The study, which monitored 220 patients undergoing spinal fusion surgery using both transcranial and transabdominal neuromonitoring techniques, found the transabdominal method to be significantly more reliable. The key findings include:
- Baseline reliability: Transabdominal MEP achieved 99.6% reliability in baseline muscle activation compared to 89.8% for transcranial MEP
- False positives: The transabdominal technique had a false positive rate of just 1.4%, significantly lower than the 11% observed with transcranial MEP
- True positives: The transabdominal approach detected three true positives missed by the transcranial system
- Quality and accuracy: During 40 random spot tests, the quality and accuracy of data provided by the transabdominal method matched or exceeded that of the transcranial approach
Dr. Saifi emphasized that this study is the first of its kind to directly compare these two neuromonitoring techniques in spine surgery. The results suggest that transabdominal MEP could establish a new standard of care for lumbosacral spine surgery, offering a more accurate and effective solution for intraoperative monitoring.
This advancement could have significant implications for patient safety and surgical outcomes. By reducing false positives, surgeons can avoid unnecessary procedures and prolonged operation times. The improved accuracy of the transabdominal method also ensures that genuine neurological concerns are identified and addressed in real-time during surgery.

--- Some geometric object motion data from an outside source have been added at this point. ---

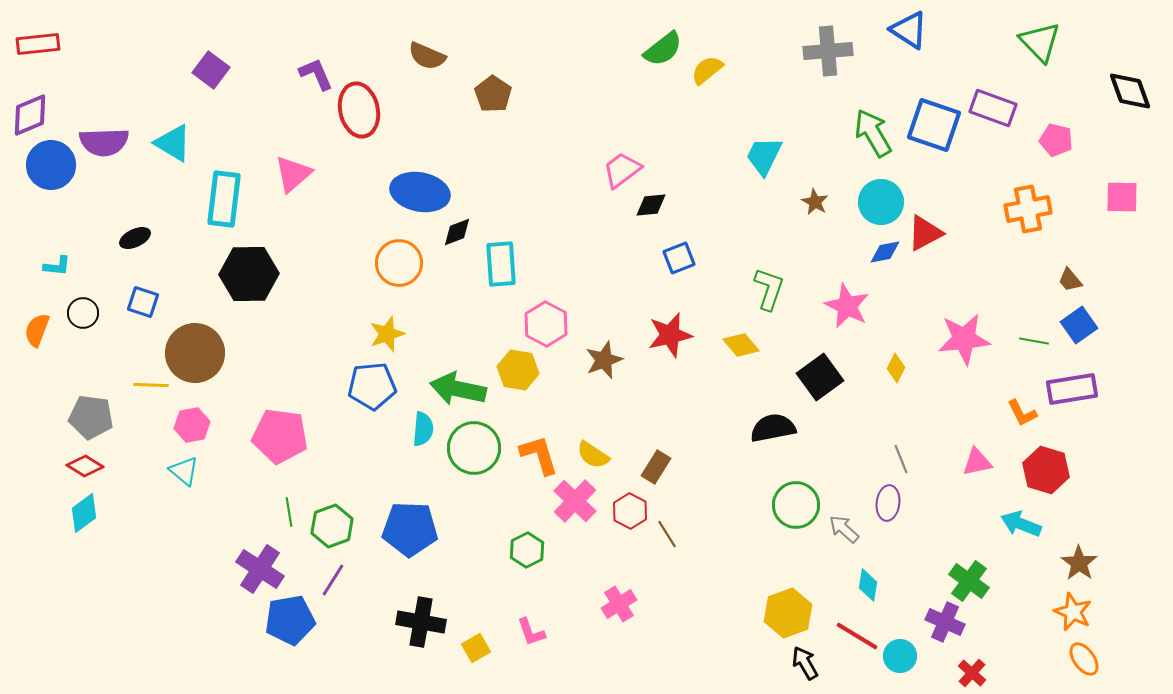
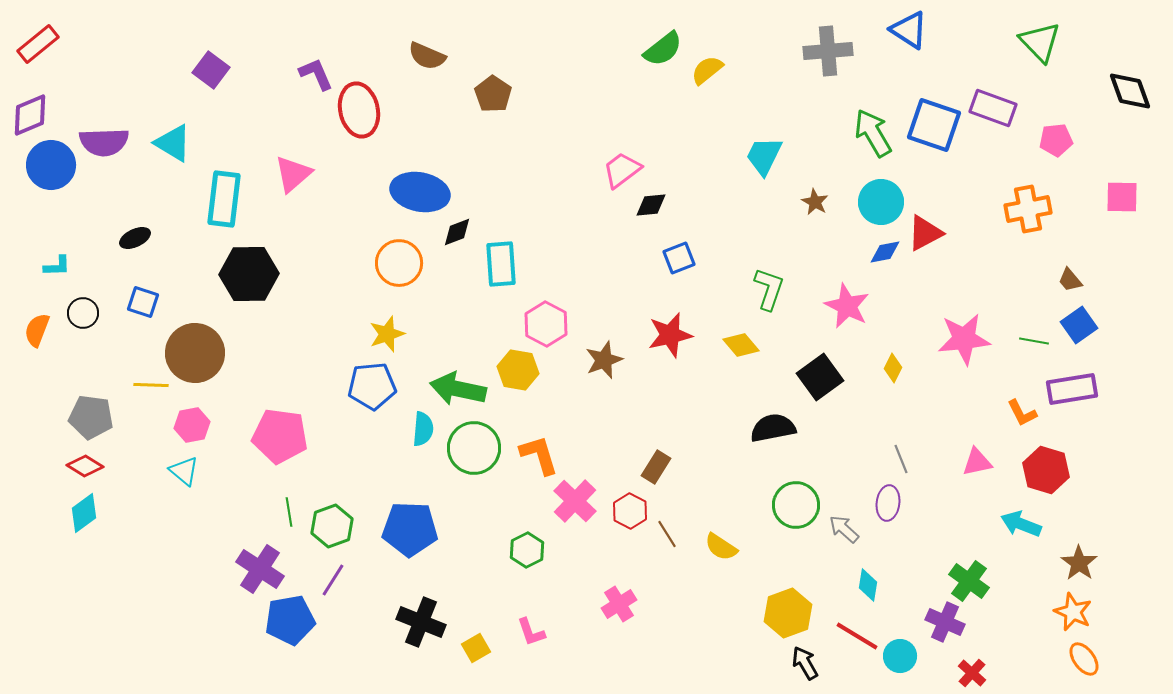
red rectangle at (38, 44): rotated 33 degrees counterclockwise
pink pentagon at (1056, 140): rotated 20 degrees counterclockwise
cyan L-shape at (57, 266): rotated 8 degrees counterclockwise
yellow diamond at (896, 368): moved 3 px left
yellow semicircle at (593, 455): moved 128 px right, 92 px down
black cross at (421, 622): rotated 12 degrees clockwise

"By enhancing the reliability and precision of intraoperative monitoring, this novel technique has the potential to reduce surgical risks and improve patient outcomes, representing a substantial advancement in the field of spine surgery," said Dr. Saifi, who credits the study's success to the strong multidisciplinary collaboration at Houston Methodist.
The 220 cases included in the research were conducted by a team of eight spine surgeons, five board-certified neurophysiologists and seven neurologists — an exceptionally robust assembly of expertise for a study on a novel surgical technique.
"This is the embodiment of our motto, 'Leading Medicine,'" Dr. Saifi explained. "It requires substantial effort to innovate in surgical practices and even greater dedication to rigorously study and advocate for widespread adoption. However, the potential to fundamentally improve patient care and outcomes on a larger scale is what drives us."
Moving forward, the team plans to conduct further studies to solidify these findings and explore additional applications of transabdominal MEP in various types of spinal surgeries. They hope that these efforts will lead to the widespread adoption of the technique, ultimately elevating global standards of surgical care.